Tulsa massacre survivors challenge dismissal of reparations lawsuit, urge President Biden to take action

Photo by Brandon Bell/Getty Images=

The last two known survivors of the 1921 Tulsa massacre are not giving up their quest for reparations. Attorneys for Viola Fletcher and Lessie Benningfield Randle on Tuesday asked the Oklahoma Supreme Court to reconsider the case they dismissed last month and called on the Biden administration to help the two women seek justice, AP reports.

In a statement read by McKenzie Haynes, a member of their legal team, the survivors said: “Oklahoma and the United States of America have failed their black citizens,” they continued. “With our own eyes, and deeply etched in our memories, we have seen white Americans destroy, kill and pillage.”

“And despite these clear crimes against humanity, no charges were filed, most insurance claims went unpaid or were paid for pennies on the dollar, and black Tulsa residents were forced from their homes and lived in fear.”

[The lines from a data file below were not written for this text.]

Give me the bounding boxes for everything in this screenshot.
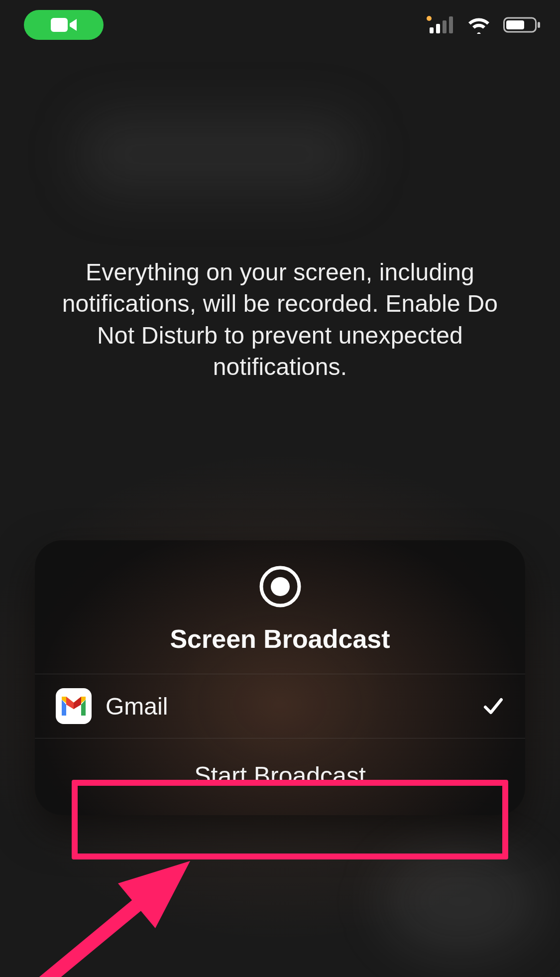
- svg-point-9: [271, 577, 290, 596]
- broadcast-target-row[interactable]: Gmail: [35, 674, 525, 738]
- start-broadcast-label: Start Broadcast: [194, 761, 366, 790]
- call-pill[interactable]: [24, 10, 104, 40]
- info-text: Everything on your screen, including not…: [44, 256, 516, 382]
- svg-marker-11: [118, 861, 190, 928]
- svg-line-10: [31, 873, 175, 977]
- privacy-dot-icon: [427, 16, 432, 21]
- svg-rect-4: [449, 16, 453, 33]
- record-icon: [259, 565, 302, 608]
- checkmark-icon: [481, 695, 504, 718]
- broadcast-card: Screen Broadcast Gmail Start Broadcast: [35, 540, 525, 815]
- battery-icon: [503, 16, 541, 34]
- background-glow-top: [80, 115, 358, 194]
- status-bar: [0, 5, 560, 45]
- background-glow-bottom: [381, 847, 540, 956]
- broadcast-header: Screen Broadcast: [35, 540, 525, 674]
- svg-rect-3: [443, 20, 447, 33]
- cellular-icon: [430, 16, 454, 33]
- start-broadcast-button[interactable]: Start Broadcast: [35, 738, 525, 815]
- video-icon: [50, 16, 78, 34]
- svg-rect-7: [506, 20, 524, 29]
- svg-rect-2: [436, 24, 440, 33]
- svg-rect-6: [538, 22, 540, 28]
- annotation-arrow-icon: [21, 854, 235, 977]
- broadcast-title: Screen Broadcast: [45, 624, 515, 654]
- svg-rect-0: [51, 18, 68, 32]
- svg-rect-1: [430, 27, 434, 33]
- gmail-app-icon: [56, 688, 92, 724]
- broadcast-target-label: Gmail: [106, 693, 467, 720]
- wifi-icon: [466, 16, 491, 34]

They are also calling on President Joe Biden and the Justice Department to launch an investigation under the Emmett Till Unsolved Civil Rights Crime Act of 2007, which allows for the reopening of old cases involving violent crimes against black people committed before 1970.

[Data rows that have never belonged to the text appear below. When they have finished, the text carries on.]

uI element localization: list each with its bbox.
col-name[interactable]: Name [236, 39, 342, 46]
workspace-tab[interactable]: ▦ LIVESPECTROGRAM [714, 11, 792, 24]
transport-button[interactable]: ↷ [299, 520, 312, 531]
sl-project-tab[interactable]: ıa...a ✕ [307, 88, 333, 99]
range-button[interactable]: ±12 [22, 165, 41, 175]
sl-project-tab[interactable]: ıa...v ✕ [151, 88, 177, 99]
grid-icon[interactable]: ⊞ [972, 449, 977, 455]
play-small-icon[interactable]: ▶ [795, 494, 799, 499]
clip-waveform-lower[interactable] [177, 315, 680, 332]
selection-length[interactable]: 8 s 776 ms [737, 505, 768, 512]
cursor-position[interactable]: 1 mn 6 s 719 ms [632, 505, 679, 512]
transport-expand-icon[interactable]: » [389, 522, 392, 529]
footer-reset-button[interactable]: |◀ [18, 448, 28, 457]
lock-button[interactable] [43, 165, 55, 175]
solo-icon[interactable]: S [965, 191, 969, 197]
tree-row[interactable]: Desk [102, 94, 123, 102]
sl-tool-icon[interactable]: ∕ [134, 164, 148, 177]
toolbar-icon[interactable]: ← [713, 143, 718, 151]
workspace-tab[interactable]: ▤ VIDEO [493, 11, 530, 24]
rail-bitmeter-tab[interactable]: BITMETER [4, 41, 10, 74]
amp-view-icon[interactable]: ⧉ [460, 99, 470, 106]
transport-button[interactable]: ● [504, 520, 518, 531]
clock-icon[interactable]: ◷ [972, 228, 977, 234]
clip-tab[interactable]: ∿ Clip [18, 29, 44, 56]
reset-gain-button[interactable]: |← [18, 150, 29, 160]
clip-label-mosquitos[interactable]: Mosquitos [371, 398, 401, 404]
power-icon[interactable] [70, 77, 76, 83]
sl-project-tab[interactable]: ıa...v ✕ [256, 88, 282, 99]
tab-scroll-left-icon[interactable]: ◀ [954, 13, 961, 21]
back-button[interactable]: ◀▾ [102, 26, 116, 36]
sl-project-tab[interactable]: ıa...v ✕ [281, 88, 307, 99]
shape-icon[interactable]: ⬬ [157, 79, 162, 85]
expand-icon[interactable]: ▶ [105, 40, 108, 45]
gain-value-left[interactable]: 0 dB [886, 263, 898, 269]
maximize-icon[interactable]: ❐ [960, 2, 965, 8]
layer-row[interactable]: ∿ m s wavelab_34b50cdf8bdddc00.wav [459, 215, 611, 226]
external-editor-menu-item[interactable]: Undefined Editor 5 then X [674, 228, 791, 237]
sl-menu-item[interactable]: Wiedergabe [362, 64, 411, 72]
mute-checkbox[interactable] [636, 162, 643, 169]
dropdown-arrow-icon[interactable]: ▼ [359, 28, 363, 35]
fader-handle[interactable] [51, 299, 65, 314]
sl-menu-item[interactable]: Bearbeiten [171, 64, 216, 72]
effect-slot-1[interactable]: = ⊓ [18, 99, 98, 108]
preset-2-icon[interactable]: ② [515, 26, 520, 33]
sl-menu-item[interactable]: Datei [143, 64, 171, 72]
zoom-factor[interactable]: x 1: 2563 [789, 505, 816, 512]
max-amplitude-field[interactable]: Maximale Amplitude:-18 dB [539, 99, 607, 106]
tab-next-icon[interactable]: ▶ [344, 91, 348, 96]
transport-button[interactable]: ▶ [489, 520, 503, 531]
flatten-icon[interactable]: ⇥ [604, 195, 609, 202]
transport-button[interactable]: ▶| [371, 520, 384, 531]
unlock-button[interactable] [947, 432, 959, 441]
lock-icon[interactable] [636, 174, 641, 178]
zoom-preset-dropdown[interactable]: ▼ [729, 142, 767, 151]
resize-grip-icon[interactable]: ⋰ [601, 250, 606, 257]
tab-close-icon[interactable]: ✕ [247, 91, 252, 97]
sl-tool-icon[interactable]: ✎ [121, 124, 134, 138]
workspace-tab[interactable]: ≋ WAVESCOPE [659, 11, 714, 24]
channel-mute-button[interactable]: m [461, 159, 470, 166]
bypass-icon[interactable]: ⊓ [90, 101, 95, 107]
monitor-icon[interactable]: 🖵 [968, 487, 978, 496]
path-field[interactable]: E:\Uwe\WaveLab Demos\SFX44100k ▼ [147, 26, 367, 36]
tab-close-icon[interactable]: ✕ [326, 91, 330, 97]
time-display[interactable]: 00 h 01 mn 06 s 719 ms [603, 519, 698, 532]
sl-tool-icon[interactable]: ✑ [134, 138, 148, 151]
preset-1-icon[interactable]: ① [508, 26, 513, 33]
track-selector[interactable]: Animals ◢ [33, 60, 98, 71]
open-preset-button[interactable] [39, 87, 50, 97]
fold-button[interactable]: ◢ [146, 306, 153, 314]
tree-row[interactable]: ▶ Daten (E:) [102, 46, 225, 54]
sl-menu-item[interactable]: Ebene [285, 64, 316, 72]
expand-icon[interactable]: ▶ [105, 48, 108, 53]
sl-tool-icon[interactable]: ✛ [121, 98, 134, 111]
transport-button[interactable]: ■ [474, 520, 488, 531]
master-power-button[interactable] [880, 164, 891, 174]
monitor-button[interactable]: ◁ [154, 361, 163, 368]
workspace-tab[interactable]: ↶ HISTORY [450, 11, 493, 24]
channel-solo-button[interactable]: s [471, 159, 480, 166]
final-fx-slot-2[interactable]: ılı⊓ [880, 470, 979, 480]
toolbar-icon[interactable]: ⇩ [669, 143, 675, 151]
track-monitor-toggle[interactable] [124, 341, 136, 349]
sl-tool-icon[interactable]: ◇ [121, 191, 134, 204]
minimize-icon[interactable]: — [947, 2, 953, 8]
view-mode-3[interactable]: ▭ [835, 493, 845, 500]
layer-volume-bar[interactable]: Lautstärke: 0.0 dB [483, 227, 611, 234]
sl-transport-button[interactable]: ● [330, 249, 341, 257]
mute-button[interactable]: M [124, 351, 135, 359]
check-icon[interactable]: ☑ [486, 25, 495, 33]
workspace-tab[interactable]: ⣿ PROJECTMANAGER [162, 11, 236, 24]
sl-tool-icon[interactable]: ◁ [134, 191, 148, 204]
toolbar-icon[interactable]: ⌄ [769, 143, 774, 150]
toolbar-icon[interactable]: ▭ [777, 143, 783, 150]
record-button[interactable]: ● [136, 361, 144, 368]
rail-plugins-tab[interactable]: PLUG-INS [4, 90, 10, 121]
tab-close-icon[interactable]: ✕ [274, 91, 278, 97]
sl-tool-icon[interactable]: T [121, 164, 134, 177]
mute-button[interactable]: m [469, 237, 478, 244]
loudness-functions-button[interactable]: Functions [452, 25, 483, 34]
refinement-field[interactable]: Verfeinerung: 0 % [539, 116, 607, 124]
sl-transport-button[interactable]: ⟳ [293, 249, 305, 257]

Fletcher and Randle were just children when violent white mobs attacked their Greenwood District Neighborhood, which was so successful that it became known as Black Wall Street. Between May 31 and June 1, 1921, more than 1,200 black businesses and homes along a 35-square-block strip were destroyed and burned to the ground. Thousands of black people were displaced, more than 800 were injured, and as many as 300 were killed. The carnage ended when the Oklahoma National Guard declared martial law on the afternoon of June 1. Losses were estimated at the time at $2 million, which would be about $35 million in today’s money.

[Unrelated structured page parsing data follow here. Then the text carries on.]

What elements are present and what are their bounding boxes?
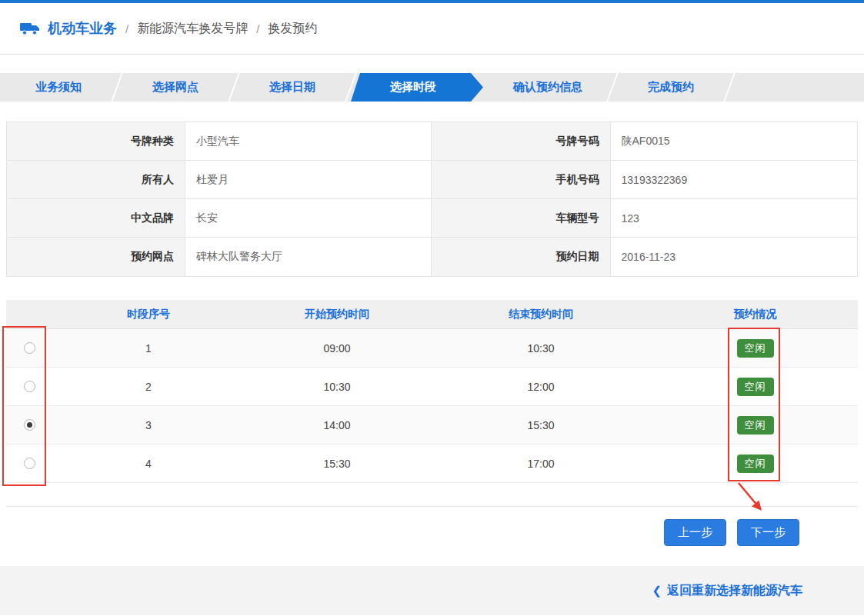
breadcrumb-separator: / (125, 22, 128, 35)
breadcrumb-appointment: 换发预约 (268, 21, 317, 37)
slot-radio-cell (6, 445, 52, 482)
slots-body: 109:0010:30空闲210:3012:00空闲314:0015:30空闲4… (6, 329, 858, 483)
slot-status-cell: 空闲 (652, 406, 858, 444)
slot-radio[interactable] (24, 381, 35, 392)
slot-status-cell: 空闲 (652, 445, 858, 482)
slots-header-radio-spacer (6, 300, 52, 328)
slot-start: 15:30 (245, 445, 429, 482)
status-badge: 空闲 (737, 378, 774, 396)
slot-radio-cell (6, 329, 52, 367)
info-value: 碑林大队警务大厅 (185, 238, 432, 276)
steps-bar: 业务须知选择网点选择日期选择时段确认预约信息完成预约 (0, 73, 864, 102)
step-tab-6[interactable]: 完成预约 (612, 73, 729, 102)
info-value: 13193322369 (611, 161, 857, 199)
info-value: 陕AF0015 (611, 122, 857, 161)
breadcrumb-plate-renewal[interactable]: 新能源汽车换发号牌 (137, 21, 248, 37)
slot-end: 15:30 (429, 406, 652, 444)
info-value: 长安 (185, 199, 432, 238)
info-label: 号牌号码 (432, 122, 610, 161)
step-tab-2[interactable]: 选择网点 (117, 73, 234, 102)
info-table: 号牌种类小型汽车号牌号码陕AF0015所有人杜爱月手机号码13193322369… (6, 122, 858, 277)
slot-row: 314:0015:30空闲 (6, 406, 858, 445)
slot-radio[interactable] (24, 342, 35, 354)
info-label: 号牌种类 (7, 122, 185, 161)
info-label: 车辆型号 (432, 199, 610, 238)
slots-table: 时段序号开始预约时间结束预约时间预约情况 109:0010:30空闲210:30… (6, 300, 858, 483)
info-value: 杜爱月 (185, 161, 432, 199)
info-label: 预约网点 (7, 238, 185, 276)
slot-start: 14:00 (245, 406, 429, 444)
action-bar: 上一步 下一步 (6, 506, 858, 557)
info-value: 小型汽车 (185, 122, 432, 161)
slot-end: 17:00 (429, 445, 652, 482)
prev-step-button[interactable]: 上一步 (664, 519, 726, 546)
back-arrow-icon: ❮ (652, 584, 662, 598)
slot-seq: 1 (52, 329, 245, 367)
step-label: 选择网点 (152, 80, 198, 95)
info-value: 2016-11-23 (611, 238, 857, 276)
next-step-button[interactable]: 下一步 (737, 519, 799, 546)
slot-radio[interactable] (24, 419, 35, 431)
breadcrumb-vehicle-services[interactable]: 机动车业务 (48, 19, 117, 38)
breadcrumb-separator: / (256, 22, 259, 35)
slot-status-cell: 空闲 (652, 329, 858, 367)
step-label: 选择时段 (390, 80, 436, 95)
slot-seq: 2 (52, 368, 245, 405)
slot-row: 415:3017:00空闲 (6, 445, 858, 483)
slot-row: 210:3012:00空闲 (6, 368, 858, 406)
step-tab-5[interactable]: 确认预约信息 (483, 73, 612, 102)
info-value: 123 (611, 199, 857, 238)
step-label: 完成预约 (648, 80, 694, 95)
step-label: 选择日期 (269, 80, 315, 95)
slot-radio[interactable] (24, 458, 35, 469)
slot-seq: 3 (52, 406, 245, 444)
step-tab-1[interactable]: 业务须知 (0, 73, 117, 102)
slots-header-cell: 时段序号 (52, 300, 245, 328)
slot-radio-cell (6, 406, 52, 444)
slots-header-cell: 结束预约时间 (429, 300, 652, 328)
status-badge: 空闲 (737, 339, 774, 358)
step-tab-4[interactable]: 选择时段 (351, 73, 483, 102)
status-badge: 空闲 (737, 455, 774, 473)
slot-start: 09:00 (245, 329, 429, 367)
info-label: 手机号码 (432, 161, 610, 199)
back-to-vehicle-select-link[interactable]: ❮ 返回重新选择新能源汽车 (652, 583, 802, 599)
slots-header-cell: 预约情况 (652, 300, 858, 328)
slots-header-cell: 开始预约时间 (245, 300, 429, 328)
step-label: 确认预约信息 (513, 80, 582, 95)
slot-status-cell: 空闲 (652, 368, 858, 405)
slot-radio-cell (6, 368, 52, 405)
slot-end: 10:30 (429, 329, 652, 367)
slot-seq: 4 (52, 445, 245, 482)
info-label: 中文品牌 (7, 199, 185, 238)
header: 机动车业务 / 新能源汽车换发号牌 / 换发预约 (0, 0, 864, 55)
truck-icon (20, 21, 40, 36)
info-label: 预约日期 (432, 238, 610, 276)
slot-start: 10:30 (245, 368, 429, 405)
footer-bar: ❮ 返回重新选择新能源汽车 (0, 566, 864, 615)
slot-end: 12:00 (429, 368, 652, 405)
slots-header: 时段序号开始预约时间结束预约时间预约情况 (6, 300, 858, 329)
back-link-label: 返回重新选择新能源汽车 (667, 583, 802, 599)
slot-row: 109:0010:30空闲 (6, 329, 858, 368)
step-label: 业务须知 (35, 80, 82, 95)
status-badge: 空闲 (737, 416, 774, 435)
step-tab-3[interactable]: 选择日期 (234, 73, 351, 102)
info-label: 所有人 (7, 161, 185, 199)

In the decades that followed, nothing was done to address or even acknowledge the massacre, until 1997, when the Oklahoma state legislature established a commission to study the Tulsa Massacre. As a result of the commission’s findings, state lawmakers enacted the Tulsa Race Riot Reconciliation Act of 1921 in 2001. However, instead of providing reparations, the commission recommended the construction of a memorial, incentives for investment in Greenwood, and a college scholarship for low-income Tulsa residents, with no funding for any of these initiatives.

Since 2020, Fletcher and Randle, along with Fletcher’s late brother Hughes Van Ellis, have been fighting a fierce legal battle for restitution. A district court initially dismissed their lawsuit last year, and the Oklahoma Supreme Court decided to dismiss the case last month.

Attorneys for the women argue that the city of Tulsa and other cities should pay damages for the damage caused by the massacre under Oklahoma’s public nuisance law. They also argue that Tulsa has profited from the historical fame of Black Wall Street and that any revenue it receives from promoting Greenwood, Black Wall Street and the Greenwood Rising History Center should therefore be set aside for the survivors and their descendants.

Fletcher and Randle vowed to fight on, but were well aware that time was running out. In their statement, they also said, “We are deeply disappointed in the Oklahoma Supreme Court’s decision to dismiss our lawsuit and are heartbroken that we may not live to see the State of Oklahoma, or the United States of America, honestly confront and right the wrongs of one of the darkest days in American history.”